A definição de valor dada por Simon Blackburn no seu "Oxford Dictionary of Philosophy» é a seguinte:
«valor Reconhecer um certo aspecto das coisas como um valor consiste em tê-lo em conta na tomada de decisões ou, por outras palavras, em estar inclinado a usá-lo como um elemento a ter em consideração na escolha e na orientação que damos a nós próprios e aos outros. Os que vêem os valores como subjectivos consideram esta situação em termos de uma posição pessoal, adoptada como uma espécie de escolha e imune ao argumento racional (embora, muitas vezes, e curiosamente, merecedora de um certo tipo de respeito). Os que concebem os valores como algo objectivo supõem que, por alguma razão - exigências da racionalidade, da natureza humana, de Deus ou de outra autoridade - a escolha pode ser orientada e corrigida a partir de um ponto de vista independente » (Simon Blackburn, Dicionário de Filosofia, Gradiva, pag 450).
Esta definição peca por ser vaga. Se reconheço que não posso ultrapassar um automóvel naquela curva apertada numa lomba, sem visibilidade do lado de lá, será a curva da estrada um valor, uma vez que determina a minha escolha da atitude enquanto condutor do meu veículo? Ou a curva é um suporte objectivo do meu valor de circular a alta velocidade na estrada? "Valor é um aspecto das coisas que nos obriga a decidir"... eis uma pobre definição de valor, esta, de Blackburn.

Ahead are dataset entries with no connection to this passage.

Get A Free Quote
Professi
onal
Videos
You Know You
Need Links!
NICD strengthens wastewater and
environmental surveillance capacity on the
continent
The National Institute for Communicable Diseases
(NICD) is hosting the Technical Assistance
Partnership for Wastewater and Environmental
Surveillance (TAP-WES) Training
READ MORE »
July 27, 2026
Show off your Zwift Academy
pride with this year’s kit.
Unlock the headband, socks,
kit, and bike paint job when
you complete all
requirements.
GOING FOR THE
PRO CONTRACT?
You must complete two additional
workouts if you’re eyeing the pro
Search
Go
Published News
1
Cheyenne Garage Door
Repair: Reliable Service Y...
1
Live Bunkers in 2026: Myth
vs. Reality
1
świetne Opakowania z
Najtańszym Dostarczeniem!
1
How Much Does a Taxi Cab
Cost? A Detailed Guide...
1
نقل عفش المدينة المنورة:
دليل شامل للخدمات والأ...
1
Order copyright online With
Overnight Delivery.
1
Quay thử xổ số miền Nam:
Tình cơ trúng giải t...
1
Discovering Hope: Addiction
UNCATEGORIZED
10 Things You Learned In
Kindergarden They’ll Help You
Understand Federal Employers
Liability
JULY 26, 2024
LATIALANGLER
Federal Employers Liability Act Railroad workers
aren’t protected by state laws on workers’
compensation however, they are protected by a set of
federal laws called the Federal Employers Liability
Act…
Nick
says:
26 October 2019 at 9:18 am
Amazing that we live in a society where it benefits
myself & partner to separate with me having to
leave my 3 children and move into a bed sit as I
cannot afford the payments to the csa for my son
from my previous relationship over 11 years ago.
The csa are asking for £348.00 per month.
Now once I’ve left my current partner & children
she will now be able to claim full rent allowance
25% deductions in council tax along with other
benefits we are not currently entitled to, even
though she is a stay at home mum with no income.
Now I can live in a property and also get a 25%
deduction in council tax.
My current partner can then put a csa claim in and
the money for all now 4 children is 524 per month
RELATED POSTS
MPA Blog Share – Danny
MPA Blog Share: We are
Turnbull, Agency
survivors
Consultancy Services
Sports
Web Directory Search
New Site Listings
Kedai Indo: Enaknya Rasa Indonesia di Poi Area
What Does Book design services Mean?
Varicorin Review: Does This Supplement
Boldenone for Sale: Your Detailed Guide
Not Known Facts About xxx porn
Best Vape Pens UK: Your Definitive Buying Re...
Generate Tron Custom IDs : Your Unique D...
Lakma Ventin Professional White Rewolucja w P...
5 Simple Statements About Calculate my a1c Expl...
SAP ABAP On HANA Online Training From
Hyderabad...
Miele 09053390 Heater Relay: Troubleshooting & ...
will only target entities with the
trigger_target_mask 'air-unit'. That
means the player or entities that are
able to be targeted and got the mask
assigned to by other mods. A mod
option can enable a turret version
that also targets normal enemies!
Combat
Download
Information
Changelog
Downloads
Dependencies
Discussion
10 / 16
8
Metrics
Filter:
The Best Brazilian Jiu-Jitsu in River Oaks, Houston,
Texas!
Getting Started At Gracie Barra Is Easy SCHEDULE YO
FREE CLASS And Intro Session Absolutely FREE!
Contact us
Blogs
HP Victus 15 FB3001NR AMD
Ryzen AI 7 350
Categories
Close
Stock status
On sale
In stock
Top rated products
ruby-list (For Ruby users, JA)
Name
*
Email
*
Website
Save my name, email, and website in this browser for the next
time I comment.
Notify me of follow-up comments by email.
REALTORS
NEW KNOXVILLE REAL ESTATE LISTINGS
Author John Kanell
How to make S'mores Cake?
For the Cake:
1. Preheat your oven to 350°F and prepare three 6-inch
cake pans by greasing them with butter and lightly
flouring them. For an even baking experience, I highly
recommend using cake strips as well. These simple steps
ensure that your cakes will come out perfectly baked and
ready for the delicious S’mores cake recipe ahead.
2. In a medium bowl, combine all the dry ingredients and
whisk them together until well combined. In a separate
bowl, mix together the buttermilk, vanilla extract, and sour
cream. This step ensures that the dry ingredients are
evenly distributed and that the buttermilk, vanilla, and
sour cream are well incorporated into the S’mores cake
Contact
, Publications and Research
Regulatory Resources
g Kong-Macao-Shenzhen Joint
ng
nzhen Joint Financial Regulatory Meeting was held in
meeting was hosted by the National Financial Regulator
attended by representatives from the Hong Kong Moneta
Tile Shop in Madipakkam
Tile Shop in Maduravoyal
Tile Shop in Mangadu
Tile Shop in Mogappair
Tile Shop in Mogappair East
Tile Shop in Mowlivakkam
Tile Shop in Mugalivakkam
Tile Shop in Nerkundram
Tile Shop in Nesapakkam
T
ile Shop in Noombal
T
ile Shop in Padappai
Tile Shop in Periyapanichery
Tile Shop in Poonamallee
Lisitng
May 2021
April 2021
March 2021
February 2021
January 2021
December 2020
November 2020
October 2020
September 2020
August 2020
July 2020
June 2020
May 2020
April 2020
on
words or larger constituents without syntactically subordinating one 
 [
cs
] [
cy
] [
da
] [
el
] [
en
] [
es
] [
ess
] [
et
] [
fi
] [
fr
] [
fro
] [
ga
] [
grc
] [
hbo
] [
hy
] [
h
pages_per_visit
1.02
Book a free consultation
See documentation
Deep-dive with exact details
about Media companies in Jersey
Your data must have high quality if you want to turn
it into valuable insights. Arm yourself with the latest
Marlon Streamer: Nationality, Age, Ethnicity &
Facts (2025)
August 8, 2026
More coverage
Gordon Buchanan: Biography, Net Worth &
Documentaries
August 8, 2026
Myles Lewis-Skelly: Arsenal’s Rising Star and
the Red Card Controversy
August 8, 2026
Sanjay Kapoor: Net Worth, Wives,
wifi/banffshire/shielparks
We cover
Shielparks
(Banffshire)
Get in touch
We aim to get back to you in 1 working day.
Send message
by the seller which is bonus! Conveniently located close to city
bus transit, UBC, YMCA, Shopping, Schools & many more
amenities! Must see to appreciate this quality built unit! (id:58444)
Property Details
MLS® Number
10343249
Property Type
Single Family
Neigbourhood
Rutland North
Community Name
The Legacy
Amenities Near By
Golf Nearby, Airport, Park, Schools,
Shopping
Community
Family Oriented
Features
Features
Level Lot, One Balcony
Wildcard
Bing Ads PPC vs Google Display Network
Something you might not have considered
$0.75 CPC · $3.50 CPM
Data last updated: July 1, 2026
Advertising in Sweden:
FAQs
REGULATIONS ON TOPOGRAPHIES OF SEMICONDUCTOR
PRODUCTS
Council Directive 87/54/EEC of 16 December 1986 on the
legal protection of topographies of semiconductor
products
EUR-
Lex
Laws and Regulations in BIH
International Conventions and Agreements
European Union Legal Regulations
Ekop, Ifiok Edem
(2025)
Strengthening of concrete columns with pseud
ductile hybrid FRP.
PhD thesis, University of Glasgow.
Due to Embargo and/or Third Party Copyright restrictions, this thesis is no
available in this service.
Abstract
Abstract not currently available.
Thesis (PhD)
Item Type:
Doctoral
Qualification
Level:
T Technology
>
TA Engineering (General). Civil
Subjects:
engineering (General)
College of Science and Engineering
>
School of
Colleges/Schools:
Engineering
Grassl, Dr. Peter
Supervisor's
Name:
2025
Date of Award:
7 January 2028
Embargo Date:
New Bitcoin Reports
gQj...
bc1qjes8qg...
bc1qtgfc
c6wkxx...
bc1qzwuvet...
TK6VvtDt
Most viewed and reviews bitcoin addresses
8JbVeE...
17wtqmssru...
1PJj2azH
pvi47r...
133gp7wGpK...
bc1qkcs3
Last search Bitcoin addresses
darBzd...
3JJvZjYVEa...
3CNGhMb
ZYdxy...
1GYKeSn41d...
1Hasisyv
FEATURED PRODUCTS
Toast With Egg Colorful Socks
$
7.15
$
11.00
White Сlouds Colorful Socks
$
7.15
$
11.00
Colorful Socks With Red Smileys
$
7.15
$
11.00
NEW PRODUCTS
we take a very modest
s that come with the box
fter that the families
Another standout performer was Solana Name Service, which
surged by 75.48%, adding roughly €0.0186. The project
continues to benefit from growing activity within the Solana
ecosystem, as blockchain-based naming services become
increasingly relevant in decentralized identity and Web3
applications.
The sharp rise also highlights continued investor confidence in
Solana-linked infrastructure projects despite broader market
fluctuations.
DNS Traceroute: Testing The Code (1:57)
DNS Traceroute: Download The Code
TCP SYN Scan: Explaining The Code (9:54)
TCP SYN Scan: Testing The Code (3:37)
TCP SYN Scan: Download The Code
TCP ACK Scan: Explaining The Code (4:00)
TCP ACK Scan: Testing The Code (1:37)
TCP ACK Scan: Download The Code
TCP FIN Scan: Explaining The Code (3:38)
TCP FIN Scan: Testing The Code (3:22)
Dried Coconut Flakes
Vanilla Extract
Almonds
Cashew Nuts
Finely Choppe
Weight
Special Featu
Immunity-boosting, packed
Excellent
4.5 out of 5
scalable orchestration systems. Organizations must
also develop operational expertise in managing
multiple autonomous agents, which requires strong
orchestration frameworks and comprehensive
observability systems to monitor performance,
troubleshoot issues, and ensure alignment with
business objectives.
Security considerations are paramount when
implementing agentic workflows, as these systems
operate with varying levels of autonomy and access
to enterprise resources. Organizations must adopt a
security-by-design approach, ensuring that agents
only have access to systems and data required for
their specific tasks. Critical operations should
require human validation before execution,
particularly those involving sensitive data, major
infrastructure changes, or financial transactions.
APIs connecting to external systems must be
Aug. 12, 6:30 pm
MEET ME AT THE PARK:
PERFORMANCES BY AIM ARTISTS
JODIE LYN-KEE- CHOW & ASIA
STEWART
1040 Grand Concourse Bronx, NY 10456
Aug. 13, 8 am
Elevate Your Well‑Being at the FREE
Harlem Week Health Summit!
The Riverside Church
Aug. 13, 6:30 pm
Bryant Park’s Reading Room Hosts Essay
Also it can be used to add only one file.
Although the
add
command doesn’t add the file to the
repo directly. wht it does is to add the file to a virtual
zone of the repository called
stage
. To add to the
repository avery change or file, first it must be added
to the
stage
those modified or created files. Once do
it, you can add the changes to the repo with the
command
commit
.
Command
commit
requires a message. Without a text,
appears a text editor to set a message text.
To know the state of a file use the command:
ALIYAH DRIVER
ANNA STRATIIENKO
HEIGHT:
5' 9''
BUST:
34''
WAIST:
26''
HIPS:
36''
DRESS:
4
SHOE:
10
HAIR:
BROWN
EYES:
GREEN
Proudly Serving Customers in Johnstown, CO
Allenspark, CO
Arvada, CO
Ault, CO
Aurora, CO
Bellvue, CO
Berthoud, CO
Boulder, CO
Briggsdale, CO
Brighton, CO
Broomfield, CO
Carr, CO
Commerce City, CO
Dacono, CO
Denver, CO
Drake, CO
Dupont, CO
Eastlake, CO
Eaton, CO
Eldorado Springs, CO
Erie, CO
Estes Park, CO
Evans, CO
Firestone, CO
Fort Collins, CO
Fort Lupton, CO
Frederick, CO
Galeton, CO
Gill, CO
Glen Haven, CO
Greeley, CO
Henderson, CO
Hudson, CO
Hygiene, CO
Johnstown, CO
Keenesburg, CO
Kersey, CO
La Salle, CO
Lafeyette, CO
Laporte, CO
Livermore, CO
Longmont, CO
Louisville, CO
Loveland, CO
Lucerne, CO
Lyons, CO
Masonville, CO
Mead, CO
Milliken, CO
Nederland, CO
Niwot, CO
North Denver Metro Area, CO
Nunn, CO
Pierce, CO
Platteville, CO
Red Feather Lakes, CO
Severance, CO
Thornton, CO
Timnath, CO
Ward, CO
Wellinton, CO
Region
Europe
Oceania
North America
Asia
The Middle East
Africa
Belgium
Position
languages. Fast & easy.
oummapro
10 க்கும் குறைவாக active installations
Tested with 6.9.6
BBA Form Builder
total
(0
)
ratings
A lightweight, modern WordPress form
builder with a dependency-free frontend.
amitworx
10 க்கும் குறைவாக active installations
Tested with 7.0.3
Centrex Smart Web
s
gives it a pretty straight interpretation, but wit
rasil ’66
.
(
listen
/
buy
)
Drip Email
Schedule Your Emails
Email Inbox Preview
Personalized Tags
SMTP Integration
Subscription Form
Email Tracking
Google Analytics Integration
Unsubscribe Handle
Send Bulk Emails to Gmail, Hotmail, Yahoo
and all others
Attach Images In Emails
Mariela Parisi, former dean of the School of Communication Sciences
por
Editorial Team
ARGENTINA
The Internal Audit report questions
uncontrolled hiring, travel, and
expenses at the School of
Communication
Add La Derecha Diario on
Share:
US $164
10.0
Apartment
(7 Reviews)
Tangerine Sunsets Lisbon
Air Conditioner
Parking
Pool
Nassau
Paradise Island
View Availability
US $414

A meu ver, valor é uma qualidade ética, política, estética, científica, material, etc, que se compõe de uma ou duas dimensões: um "em si" e um "para nós". Cada valor possui ou gera um contra-valor diametralmente oposto formando uma bipolaridade axial, segundo a preferência de cada indivíduo ou comunidade. Assim, a beleza de um corpo é um valor em si e um valor para os que admiram e desejam esse corpo. O contra-valor do belo é o feio. O fio de cobre é um valor em si mesmo (um valor de bens, diria Max Scheler) e um valor para nós (o preço, a utilidade de que se reveste neste momento para as nossas casas e eletrodomésticos, etc).
Blackburn é intelectualmente muito pobre se comparado com Max Scheler, por exemplo. Há filósofos ditos não analíticos como Max Scheler que têm um poder de análise muito superior a filósofos analíticos como Simon Blackburn e outros. Fazem-nos sorrir aqueles que hoje se proclamam «analíticos» , como se esta palavra os salvaguardasse do erro, e revelam escassa capacidade de análise, isto é, miopia intelectual.
Scheler escreveu sobre os valores de forma muito mais clara e precisa do que Blackburn. Em matéria de clareza de pensamento, Scheler não fica abaixo de Marin Heidegger, talvez mesmo supere este. Cito algumas passagens de "Ética" do filósofo alemão falecido em 1928:
«Em primeiro lugar, cabe aqui o facto essencial de que todos os valores - éticos, estéticos, etc - se cindem em valores positivos e negativos (como pretendemos dizer por causa da simplicidade). Isso pertence à essência dos valores e é verdade independentemente do que nós possamos sentir exactamente as peculiares antíteses de valores (quer dizer, os valores positivos e negativos) como belo-feio, bom-mau, agradável-desagradável». (Max Scheler, Ética, Caparrós Editores, pag 145; o negrito é colocado por mim)
«Por outro lado, tão pouco há-de afirmar-se que a "superioridade" de um valor "signifique" unicamente que é o valor "que foi preferido". Pois, ainda que a superioridade de um valor seja dada "no" preferir, sem embargo essa superioridade é uma relação inserida na essência dos próprios valores respectivos. Por isso é algo absolutamente invariável a "hierarquia dos valores", enquanto que, em princípio, as "regras de preferência" variam ainda na história (variação que é muito distinta da apreensão de novos valores).» (Scheler, ibid, pag 153; o negrito é posto por mim).
«A beleza de uma paisagem ou de um tipo humano e o embelezamento do meu olhar nessa beleza são vivências claramente distintas, das quais a primeira é a base da segunda. A beleza não é um influxo vivido que a paisagem (desprovida de valor) exerce, mas é a sua beleza que actua, e essa sua acção transforma-se na mudança de um estado sentimental.» (Scheler, ibid, pag 349).
Não será, talvez por acaso, que não se encontra traduzida em português em edição acessível ao grande público a «Ética - novo ensaio de fundamentação de um personalismo ético» de Max Scheler: é uma obra demasiado profunda para as cabeças superficiais de muitos doutorados em filosofia que povoam as nossas universidades, cada vez mais pobres em pensamento, à medida que multiplicam os mestrados e doutoramentos em filosofia que fazem sobreviver, economicamente, a instituição.